I think we need to re scope and clarify this jira a bit so that we can make
progress - there are a number of items in the original problem statement and
subsequent comments which have been taken on elsewhere and so really no longer
make sense to pursue here. Here's an attempt at a breakdown:
bq. This could be used by a scheduler that would know not to host the service
on a transient (cloud: spot priced) node
I think this is now clearly covered by [YARN-796], nodes having qualities
(including operational qualities such as these) is one of the core purposes of
this work, it makes no sense to duplicate it here, and so it should be
de-scoped from this jira
bq. Schedulers could also decide whether or not to allocate multiple long-lived
containers on the same node
As [[email protected]] mentioned in an earlier comment
[https://issues.apache.org/jira/browse/YARN-1039?focusedCommentId=14038041&page=com.atlassian.jira.plugin.system.issuetabpanels:comment-tabpanel#comment-14038041]
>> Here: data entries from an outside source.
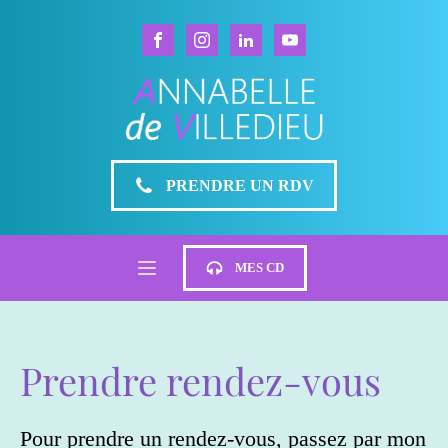
PRENDRE UN RDV
MES CD
Prendre rendez-vous
Pour prendre un rendez-vous, passez par mon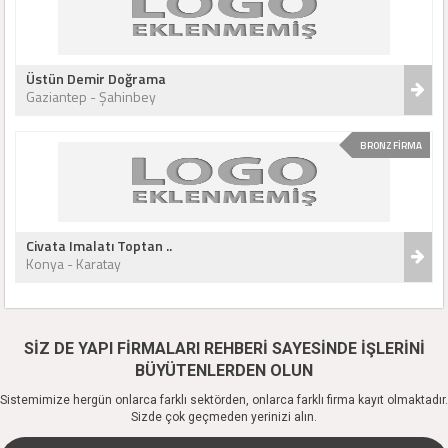
Üstün Demir Doğrama
Gaziantep - Şahinbey
BRONZ FİRMA
Civata Imalatı Toptan ..
Konya - Karatay
SİZ DE YAPI FİRMALARI REHBERİ SAYESİNDE İŞLERİNİ
BÜYÜTENLERDEN OLUN
Sistemimize hergün onlarca farklı sektörden, onlarca farklı firma kayıt olmaktadır.
Sizde çok geçmeden yerinizi alın.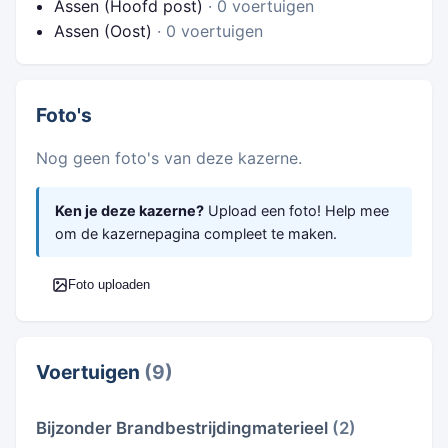
Assen (Hoofd post)
· 0 voertuigen
Assen (Oost)
· 0 voertuigen
Foto's
Nog geen foto's van deze kazerne.
Ken je deze kazerne?
Upload een foto! Help mee
om de kazernepagina compleet te maken.
Foto uploaden
Voertuigen
(9)
Bijzonder Brandbestrijdingmaterieel
(2)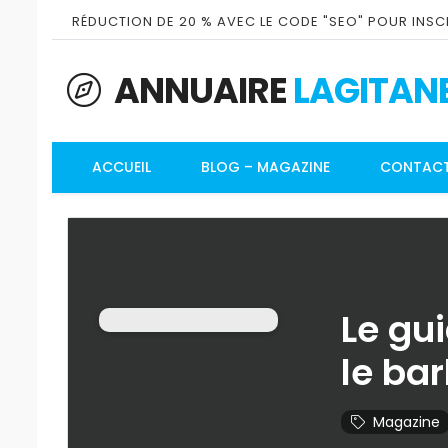
RÉDUCTION DE 20 % AVEC LE CODE "SEO" POUR INSCR
ANNUAIRE
LAGITAN
ACCUEIL
BLOG – MAGAZINE
CONTAC
Le gui
le ba
Magazine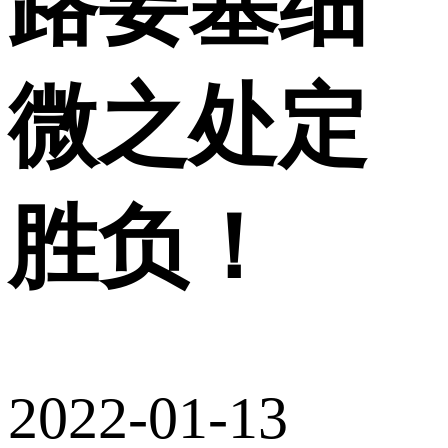
路要塞细
微之处定
胜负！
2022-01-13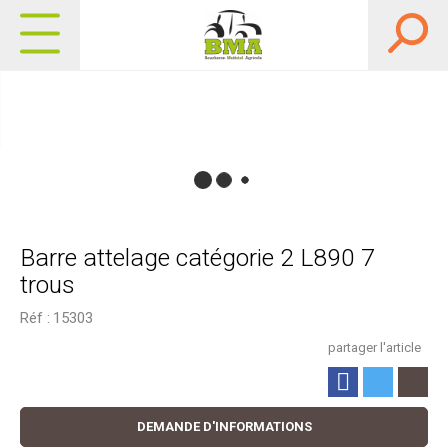
Barre attelage catégorie 2 L890 7
trous
Réf :
15303
partager l'article
DEMANDE D'INFORMATIONS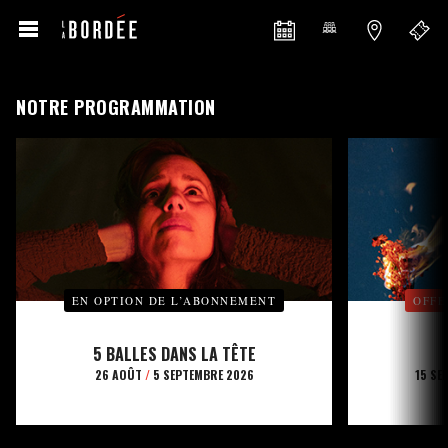
NOTRE PROGRAMMATION
EN OPTION DE L’ABONNEMENT
OFFE
5 BALLES DANS LA TÊTE
26 AOÛT
/
5 SEPTEMBRE 2026
15 SE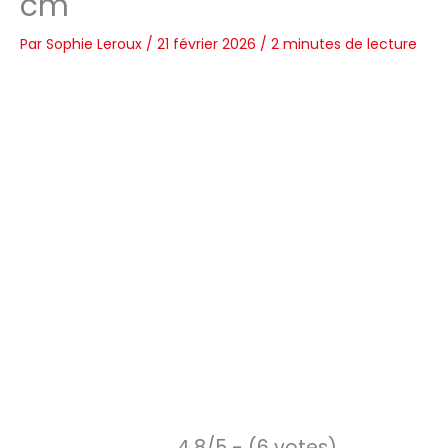
cm
Par
Sophie Leroux
/
21 février 2026
/
2 minutes de lecture
4.8/5 - (6 votes)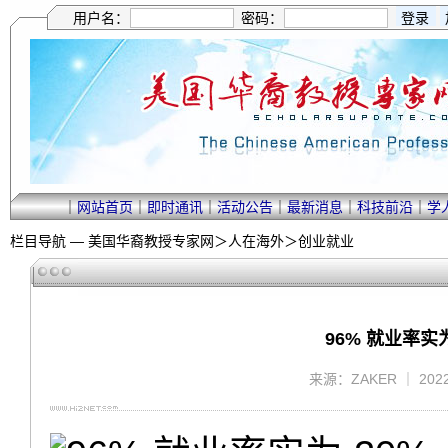
用户名：
密码：
｜
网站首页
｜
即时通讯
｜
活动公告
｜
最新消息
｜
科技前沿
｜
学
栏目导航 —
美国华裔教授专家网
＞
人在海外
＞
创业就业
96% 就业率
来源：ZAKER ｜ 2022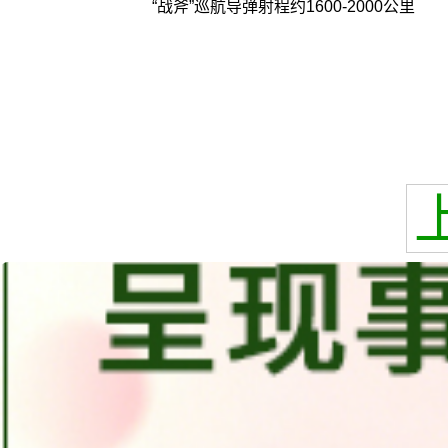
“战斧”巡航导弹射程约1600-2000公里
affinity / anti-affinity is covered in a more general sense in [YARN-1042].
The above component of this jira is really just such a case, and so it should
be covered with that general solution and dropped from scope as well. There
may be some interest in informing that solution based on a generalized
"service" setting, but to really understand that the affinity approach needs to
be worked out - and I think the affinity approach will really need to
inform/integrate with this rather than the other way around, and integration
should be approached as part of that effort
That leaves nothing, so we can close the jira ;-) Not quite, there were
several things added in comments:
Token management - handled in [YARN-941]
Scheduler hints not related to node categories or anti-affinity (opportunistic
scheduling, etc) - this does strike me as something better handled via the
duration route et all [YARN-2877] [YARN-1051] and not something which needs to
be replicated here
I think that really just leaves the progress bar (and potentially other display
related items). This is covered by [YARN-1079] I suggest, then, that we
either rescope this jira to providing the lifecycle information as an
application tag
[https://issues.apache.org/jira/browse/YARN-1039?focusedCommentId=14039679&page=com.atlassian.jira.plugin.system.issuetabpanels:comment-tabpanel#comment-14039679]
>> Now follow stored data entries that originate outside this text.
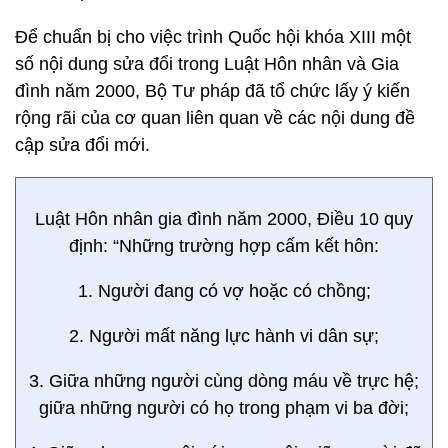
Để chuẩn bị cho việc trình Quốc hội khóa XIII một
số nội dung sửa đổi trong Luật Hôn nhân và Gia
đình năm 2000, Bộ Tư pháp đã tổ chức lấy ý kiến
rộng rãi của cơ quan liên quan về các nội dung đề
cập sửa đổi mới.
Luật Hôn nhân gia đình năm 2000, Điều 10 quy
định: “Những trường hợp cấm kết hôn:
1. Người đang có vợ hoặc có chồng;
2. Người mất năng lực hành vi dân sự;
3. Giữa những người cùng dòng máu về trực hệ;
giữa những người có họ trong phạm vi ba đời;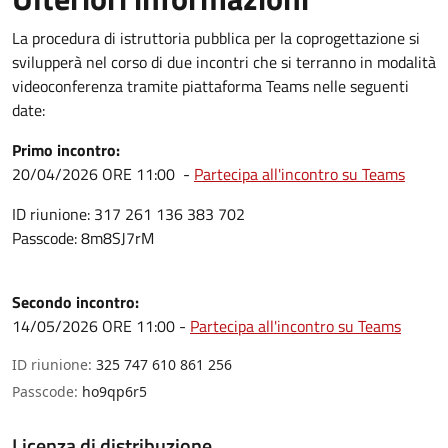
La procedura di istruttoria pubblica per la coprogettazione si
svilupperà nel corso di due incontri che si terranno in modalità
videoconferenza tramite piattaforma Teams nelle seguenti
date:
Primo incontro:
20/04/2026 ORE 11:00 -
Partecipa all'incontro su Teams
ID riunione: 317 261 136 383 702
Passcode: 8m8SJ7rM
Secondo incontro:
14/05/2026 ORE 11:00 -
Partecipa all'incontro su Teams
ID riunione:
325 747 610 861 256
Passcode:
ho9qp6r5
Licenza di distribuzione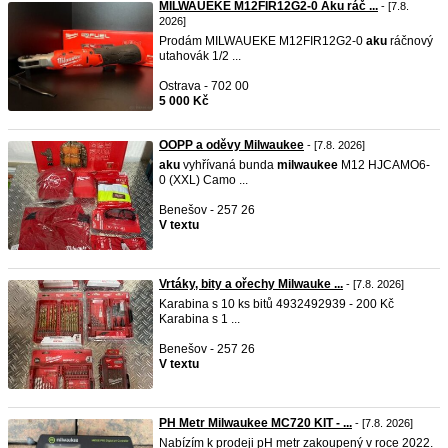
MILWAUEKE M12FIR12G2-0 Aku ráč ...
- [7.8.
2026]
Prodám MILWAUEKE M12FIR12G2-0
aku
ráčnový
utahovák 1/2 ...
Ostrava - 702 00
5 000 Kč
OOPP a oděvy Milwaukee
- [7.8. 2026]
aku
vyhřívaná bunda
milwaukee
M12 HJCAMO6-
0 (XXL) Camo ...
Benešov - 257 26
V textu
Vrtáky, bity a ořechy Milwauke ...
- [7.8. 2026]
Karabina s 10 ks bitů 4932492939 - 200 Kč
Karabina s 1 ...
Benešov - 257 26
V textu
PH Metr Milwaukee MC720 KIT - ...
- [7.8. 2026]
Nabízím k prodeji pH metr zakoupený v roce 2022.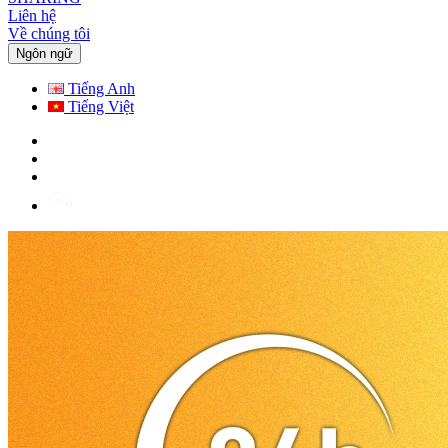
Liên hệ
Về chúng tôi
Ngôn ngữ
Tiếng Anh
Tiếng Việt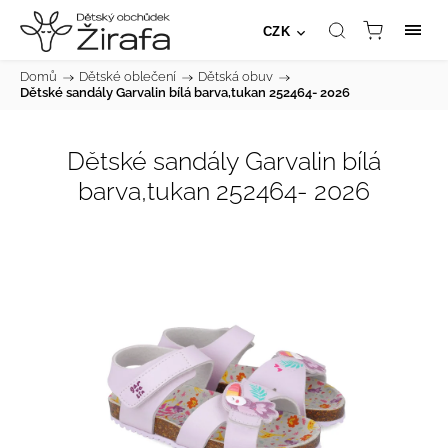
CZK
Domů
/
Dětské oblečení
/
Dětská obuv
/
Dětské sandály Garvalin bílá barva,tukan 252464- 2026
Dětské sandály Garvalin bílá
barva,tukan 252464- 2026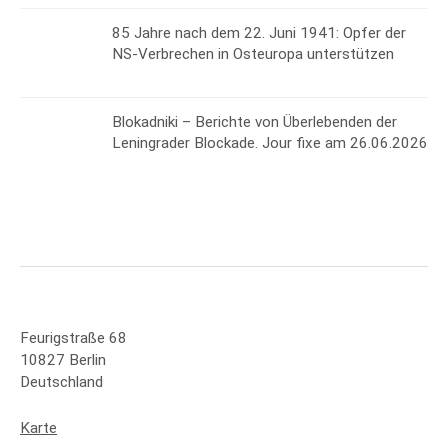
85 Jahre nach dem 22. Juni 1941: Opfer der
NS-Verbrechen in Osteuropa unterstützen
Blokadniki – Berichte von Überlebenden der
Leningrader Blockade. Jour fixe am 26.06.2026
Feurigstraße 68
10827 Berlin
Deutschland
Karte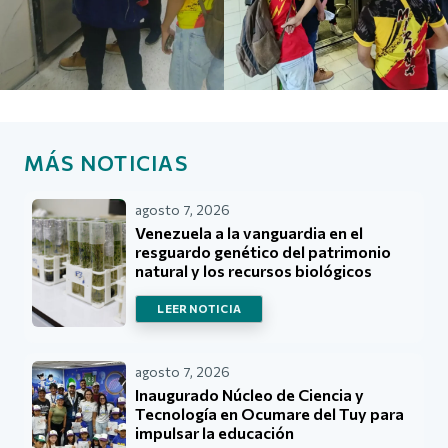
MÁS NOTICIAS
agosto 7, 2026
Venezuela a la vanguardia en el
resguardo genético del patrimonio
natural y los recursos biológicos
LEER NOTICIA
agosto 7, 2026
Inaugurado Núcleo de Ciencia y
Tecnología en Ocumare del Tuy para
impulsar la educación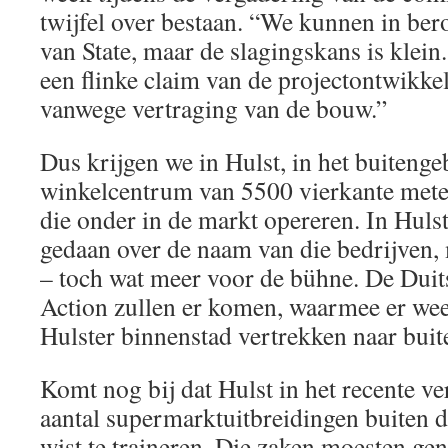
twijfel over bestaan. “We kunnen in ber
van State, maar de slagingskans is klei
een flinke claim van de projectontwikke
vanwege vertraging van de bouw.”
Dus krijgen we in Hulst, in het buitenge
winkelcentrum van 5500 vierkante met
die onder in de markt opereren. In Huls
gedaan over de naam van die bedrijven, 
– toch wat meer voor de bühne. De Duit
Action zullen er komen, waarmee er weer
Hulster binnenstad vertrekken naar buit
Komt nog bij dat Hulst in het recente v
aantal supermarktuitbreidingen buiten d
wist te traineren. Die zaken moesten g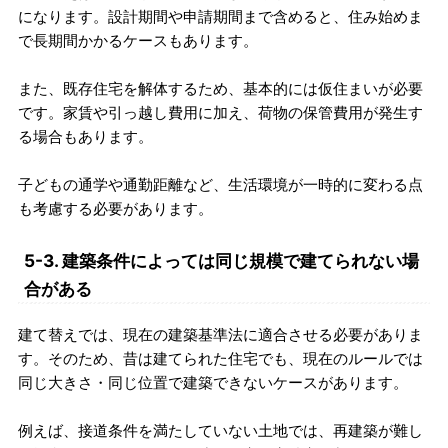
になります。設計期間や申請期間まで含めると、住み始めま
で長期間かかるケースもあります。
また、既存住宅を解体するため、基本的には仮住まいが必要
です。家賃や引っ越し費用に加え、荷物の保管費用が発生す
る場合もあります。
子どもの通学や通勤距離など、生活環境が一時的に変わる点
も考慮する必要があります。
5-3. 建築条件によっては同じ規模で建てられない場
合がある
建て替えでは、現在の建築基準法に適合させる必要がありま
す。そのため、昔は建てられた住宅でも、現在のルールでは
同じ大きさ・同じ位置で建築できないケースがあります。
例えば、接道条件を満たしていない土地では、再建築が難し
as suggested by [~zjshen] early on or close it and cover the work as part of
[YARN-1079]. I originally objected to that approach on the basis that tags
appeared to be a display type feature which did not fit this effort, but if re
scoped as I'm proposing, it becomes such a feature, and I think that approach
is now a good fit.
Thoughts?
> Add parameter for YARN resource requests to indicate "long lived"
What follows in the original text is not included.